## Exercise description
An exact reprint of the data below is required, line for line.

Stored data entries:
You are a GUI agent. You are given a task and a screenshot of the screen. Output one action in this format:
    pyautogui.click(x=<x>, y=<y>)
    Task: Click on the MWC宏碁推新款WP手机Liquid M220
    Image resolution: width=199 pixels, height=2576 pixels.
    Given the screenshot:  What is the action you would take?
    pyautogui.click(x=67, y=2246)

## Result for this task
You are a GUI agent. You are given a task and a screenshot of the screen. Output one action in this format:
    pyautogui.click(x=<x>, y=<y>)
    Task: Click on the MWC宏碁推新款WP手机Liquid M220
    Image resolution: width=199 pixels, height=2576 pixels.
    Given the screenshot:  What is the action you would take?
    pyautogui.click(x=67, y=2246)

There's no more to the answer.